For decades, most genetic research focused on single, common mutations significantly associated with certain diseases like breast cancer or Huntington's disease.
The majority of complex traits, however, are determined by multiple variants with smaller effect sizes.
A polygenic risk score calculates an individual's overall genetic risk for a condition and is the summation of the variants across their genome, weighted by the effect sizes on the disease or trait of interest.
A polygenic risk score is derived from the data collected ingenome-wide
association studies. The odds ratios or beta values from the studies in the PRSKB database are used as weights for each
variant in order to compute a trait and study specific cumulative risk score for each sample.
The equation used by the PRSKB for calculating polygenic risk scores is the same one used by PLINK and is comparable to the 'average' score option used by PRSice-2.
Although polygenic risk scores have become increasingly prevalent in genetic research, historically, only minimal guidelines have existed for performing polygenic risk score analyses. In our efforts to overcome the variability in current polygenic risk score research, we adhere to the following standard protocols set forth by Choi, et al. (2020):
Linkage disequilibrium (LD) clumping reduces the inflation of polygenic risk scores by ensuring that no more
than one genetic variant from each LD region is included in the risk score calculations. We calculated LD clumps
for each population in the 1000 Genomes dataset using an r-squared value of 0.25 and a distance threshold of 500 kb.
The clumping analysis results were used to assign each 1000 Genomes variant to an LD clump ID for each population.
The clump IDs facilitate the dynamic retrieval of LD clumps from the PRSKB database so that only the genetic variant
with the most significant p-value in the GWA study of interest is used in the polygenic risk score calculation.
We allow the user to determine the p-value threshold, which dictates which GWA study variants will be included in
the PRS calculations. Additionally, we recommened that users who utilize the PRSKB to run bulk PRS analyses for
post-hoc hypothesizing account for multiple testing when determining a significance threshold for those analyses.

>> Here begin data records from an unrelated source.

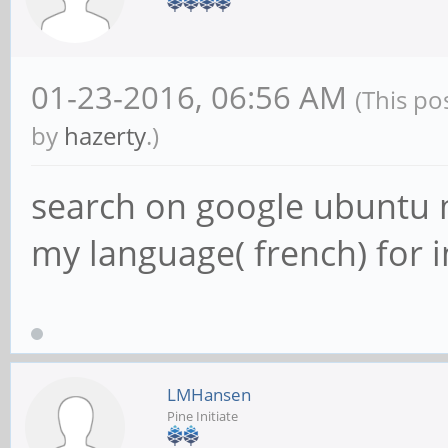
01-23-2016, 06:56 AM
(This po
by
hazerty
.)
search on google ubuntu m
my language( french) for i
LMHansen
Pine Initiate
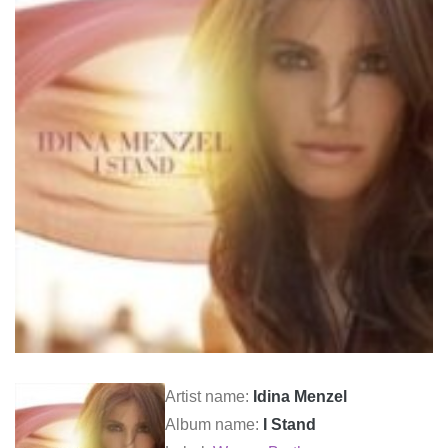
Artist name:
Idina Menzel
Album name:
I Stand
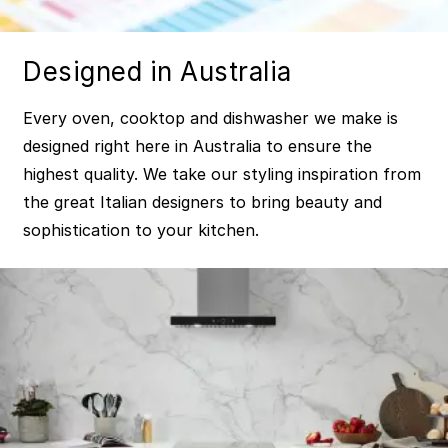
Designed in Australia
Every oven, cooktop and dishwasher we make is
designed right here in Australia to ensure the
highest quality. We take our styling inspiration from
the great Italian designers to bring beauty and
sophistication to your kitchen.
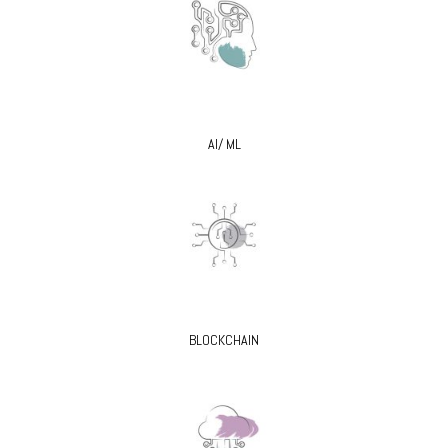
AI/ ML
BLOCKCHAIN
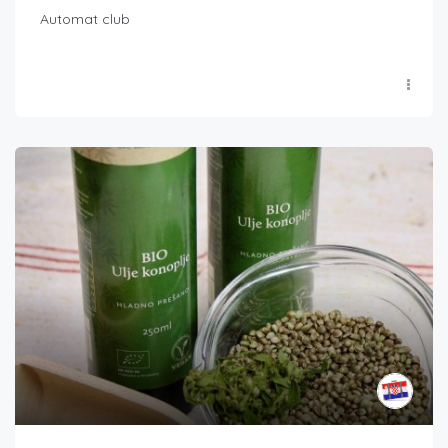
Automat club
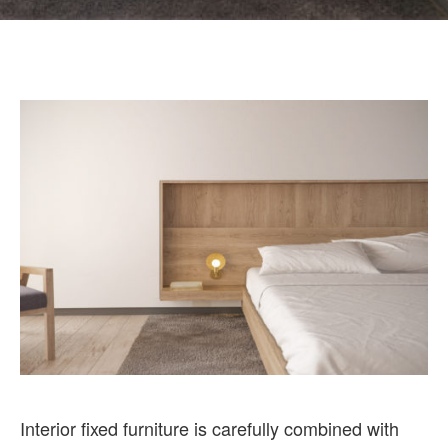
Interior fixed furniture is carefully combined with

In addition to the above best practices, we also impute SNPs not found in the user's files. Instead of imputing the reference allele for the population we impute the alleles as unknown. We believe this to be a more accurate approach as the reference allele is not always the most common allele in the population. By imputing the alleles as unknown, we are able to use the allele frequency of the risk allele in the user's selected cohort to estimate the contribution of the SNP to overall risk.
Polygenic risk scores can be used to assess the risk of expressing a trait. An individual with a risk score that is higher than the population average is more likely to express that trait. Predicting late onset diseases with this method is particularly useful because preventative treatment can be applied sooner.

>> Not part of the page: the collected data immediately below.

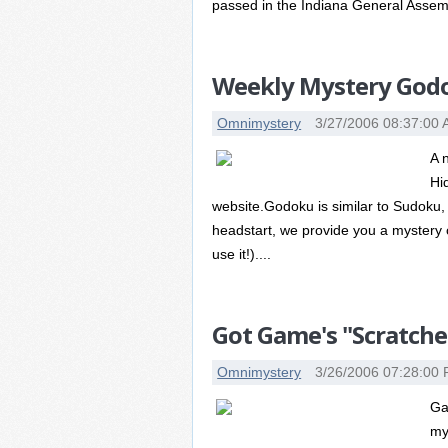
passed in the Indiana General Assemb
Weekly Mystery Godo
Omnimystery
3/27/2006 08:37:00
A 
Hi
website.Godoku is similar to Sudoku, 
headstart, we provide you a mystery c
use it!)....
Got Game's "Scratche
Omnimystery
3/26/2006 07:28:00
Ga
my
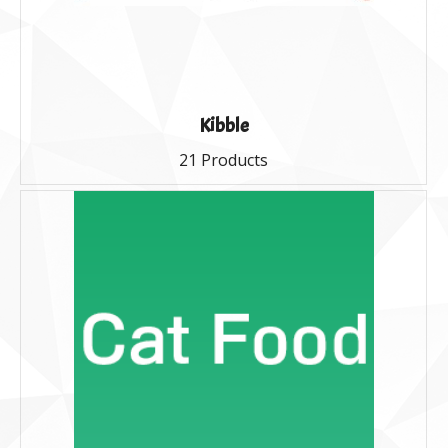
Kibble
21 Products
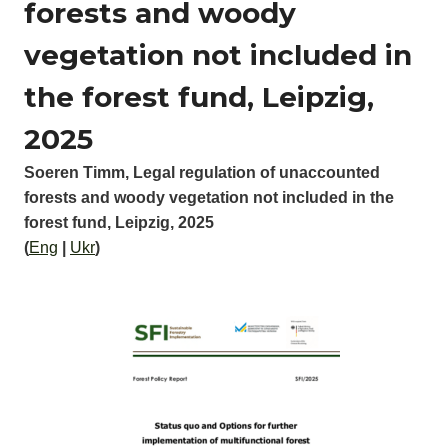
forests and woody
vegetation not included in
the forest fund, Leipzig,
2025
Soeren Timm, Legal regulation of unaccounted
forests and woody vegetation not included in the
forest fund, Leipzig, 2025
(
Eng
|
Ukr
)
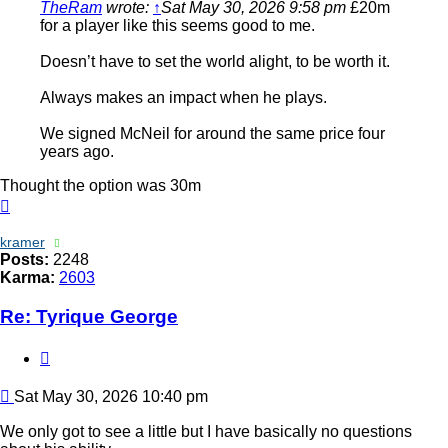
TheRam
wrote:
↑
Sat May 30, 2026 9:58 pm
£20m
for a player like this seems good to me.
Doesn’t have to set the world alight, to be worth it.
Always makes an impact when he plays.
We signed McNeil for around the same price four
years ago.
Thought the option was 30m
Top
kramer
Posts:
2248
Karma:
2603
Re: Tyrique George
Quote
Post
Sat May 30, 2026 10:40 pm
We only got to see a little but I have basically no questions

Clinical trials, such as drug testing, rely on removing confounding factors. Selecting individuals
with similar risk scores for many traits eliminates potential confounding factors between these
traits.
Polygenic risk scores can act as an additional filter for novel loci associated with a trait. If an
indiviudal has a trait, but has a low risk score, or does not have a trait, but has a high risk score,
the individual likely has novel genetic polymorphisms that need futher study.
Mendelian randomization studies use polygenic risk scores to predict the effect a particular
treatment or exposure will have on an indiviual.
An individual's phenotype can be infered by comparing their risk scores to other individuals in their
population or ethnicity.
Until now, the only tools available for calculating polygenic risk scores were on the command-line. Our Knowledge Base offers a more user-friendly medium for computing and outputting these scores.
The PRSKB has a centralized database for all of the genome-wide association studies used to compute the scores. As new studies are performed and added to the NHGRI-EBI GWAS Catalog, they are added to the PRSKB database.
We present polygenic risk score distributions and summary statistics for each of the studies in the PRSKB database, generated from individual genetic data in the 1000 Genomes, UK Biobank, and ADNI datasets. Users can utilize this data as an approximate contextualization for their own reported risk scores.
The power of a polygenic risk score is contingent on the power and scope of the corresponding genome-wide association study data. One significant problem is the lack of diversity in the current genetic studies. As of April 2022, 79% of all genome-wide association study data participants are of European descent. Scores for an individual are most accurate when computed from data of the same ethnicity. As such, the PRS Knowledge Base is currently more robust for studying subjects of European ancestry. As future studies begin incorporating greater diversity, the holistic accuracy of our Knowledge Base will similarly increase.